Regarding different genotype models, our results demonstrated that a trend of higher rs4733781 A allele and rs1017281 G allele in TB group compared to controls. Different genotype models revealed that subjects with rs4733781 A and rs1017281 G could be more susceptible to TB while subjects with rs4733781 T and rs1017281 A could be more resistant. The recessive model of rs4733781 (CC vs. AC+AA) in Xinjiang Muslim populations tended to be related with a lower TB risk [P=0.003, OR=0.51 (0.324–0.802)], while the recessive model of rs1017281 (GG vs.
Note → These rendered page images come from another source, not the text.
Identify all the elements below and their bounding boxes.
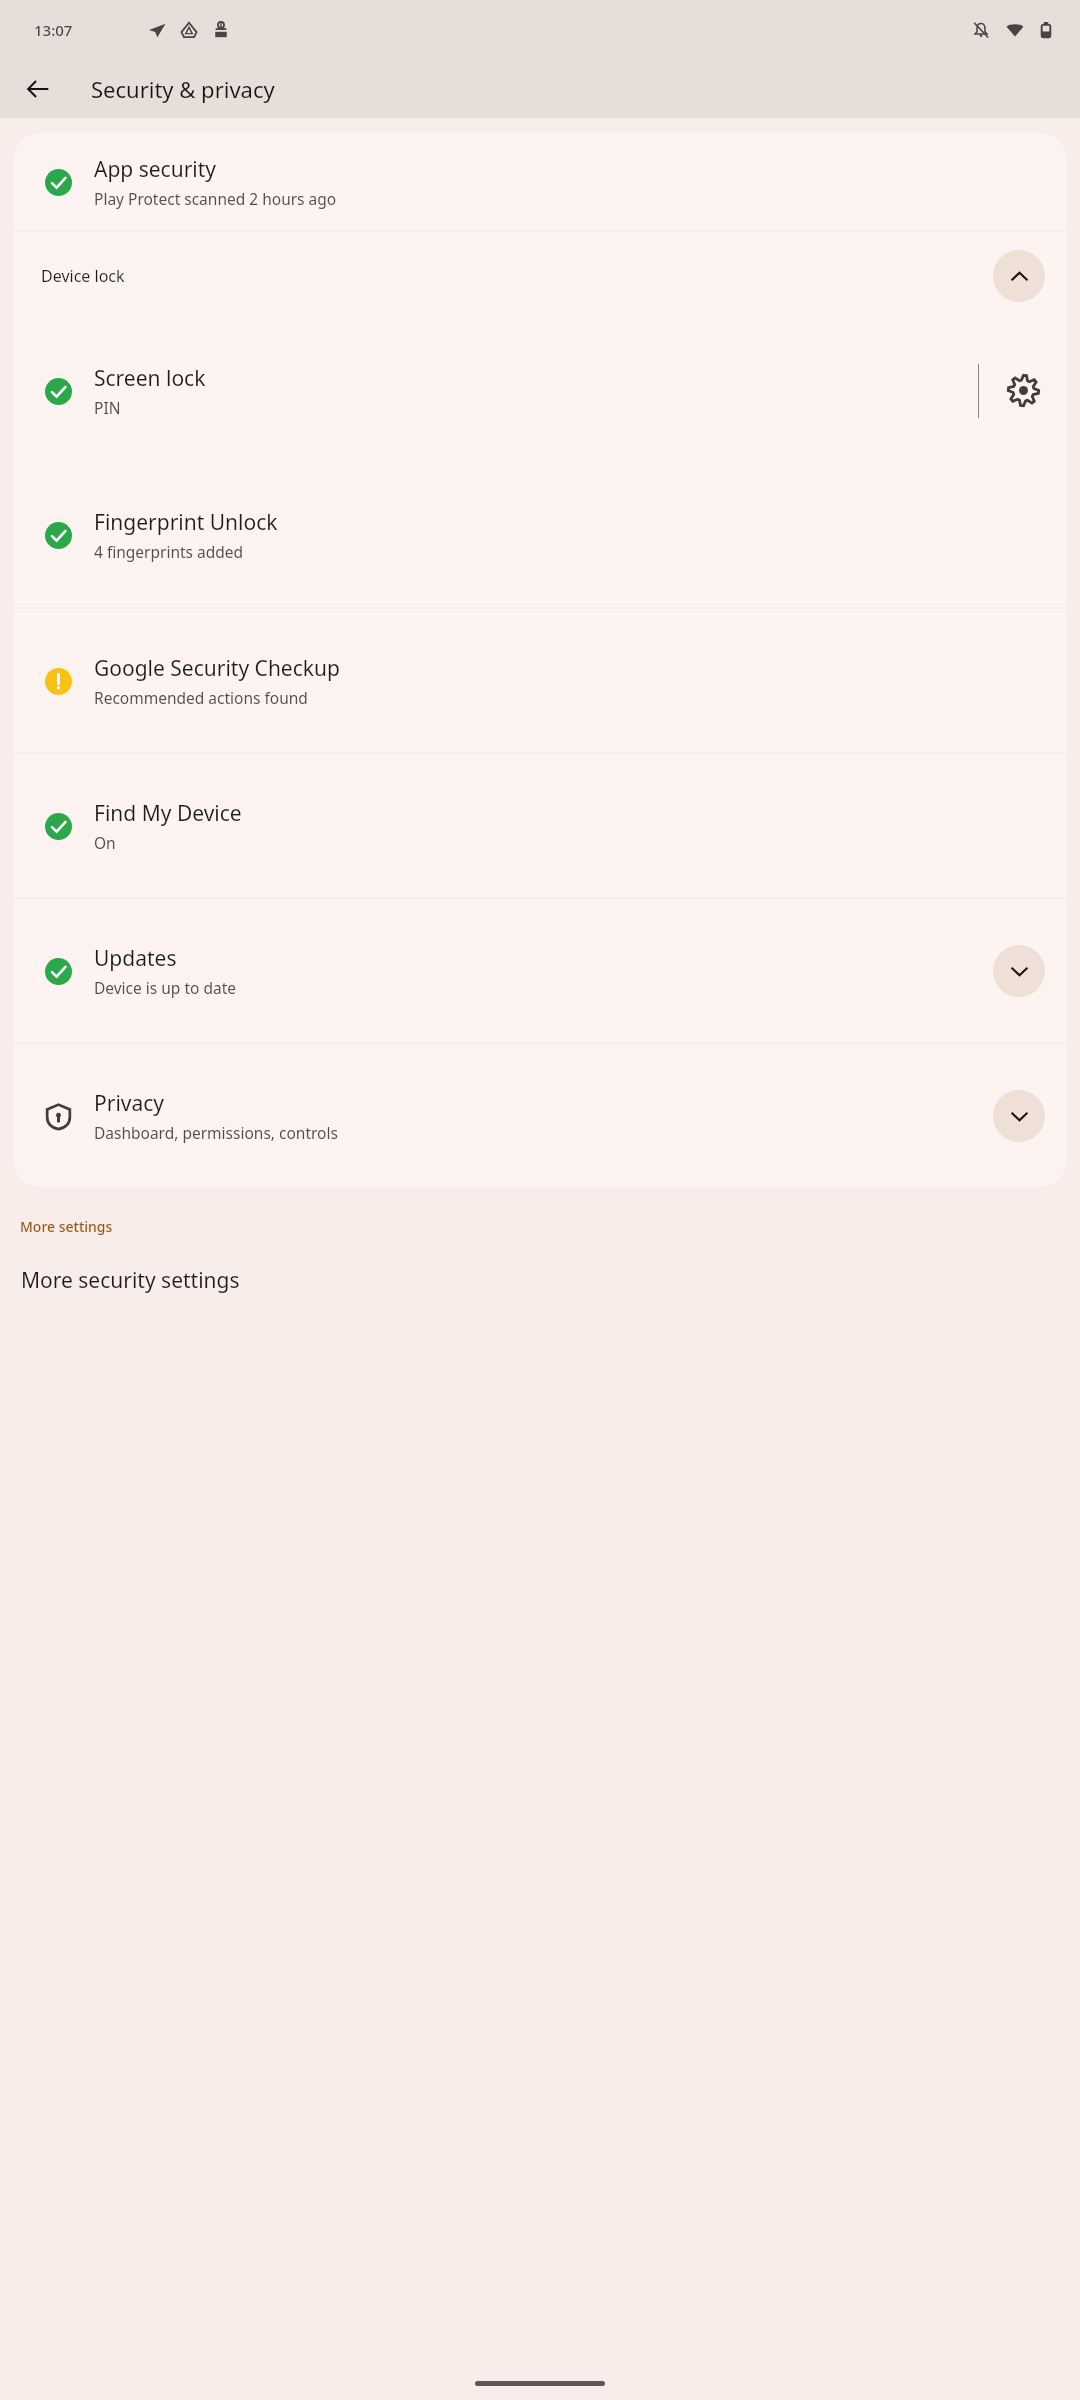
staticText: Device lock (41, 265, 125, 287)
button[interactable]: Google Security Checkup (13, 609, 1067, 752)
button[interactable]: More settings (20, 1215, 113, 1238)
staticText: Device is up to date (94, 977, 236, 998)
staticText: On (94, 832, 116, 853)
button[interactable]: App security (13, 133, 1067, 230)
staticText: 13:07 (34, 20, 73, 40)
staticText: Find My Device (94, 799, 242, 828)
staticText: Fingerprint Unlock (94, 508, 278, 537)
staticText: Privacy (94, 1089, 165, 1118)
button[interactable]: Expand Privacy (993, 1090, 1045, 1142)
staticText: More security settings (21, 1266, 240, 1295)
staticText: Screen lock (94, 364, 206, 393)
staticText: Dashboard, permissions, controls (94, 1122, 338, 1143)
staticText: PIN (94, 397, 121, 418)
button[interactable]: Updates (13, 899, 1067, 1042)
staticText: App security (94, 155, 217, 184)
staticText: Recommended actions found (94, 687, 308, 708)
staticText: Play Protect scanned 2 hours ago (94, 188, 337, 209)
button[interactable]: Back (12, 63, 64, 115)
button[interactable]: Screen lock (13, 319, 978, 462)
button[interactable]: Find My Device (13, 754, 1067, 897)
button[interactable]: Screen lock settings (979, 319, 1067, 462)
button[interactable]: Device lock (13, 232, 1067, 319)
button[interactable]: Collapse Device lock (993, 250, 1045, 302)
button[interactable]: Expand Updates (993, 945, 1045, 997)
staticText: 4 fingerprints added (94, 541, 244, 562)
staticText: Security & privacy (91, 74, 275, 104)
staticText: Updates (94, 944, 177, 973)
button[interactable]: Privacy (13, 1044, 1067, 1187)
staticText: Google Security Checkup (94, 654, 340, 683)
button[interactable]: Fingerprint Unlock (13, 462, 1067, 607)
AA+AG) seemed to be related with a higher TB risk [P=0.011, OR=1.792 (1.135–2.828)].Additionally, the linkage disequilibrium analysis showed that rs4733781 and rs1017281 were linked together, they should be considered one locus. Next, profound studies will be performed to explore the potential functional roles of these two SNPs to help understand major findings. Do they participate in the immunoreaction caused by TB? What is the exact mechanism? Much work remains to be done.

In conclusion, ASAP1 rs4733781 and rs1017281 polymorphism may be a genetic factor for susceptibility to MTB among the Xinjiang Muslim populations. Further investigations of the functional role of SNP rs4733781 and rs1017281 and the genomic surrounding region are warranted.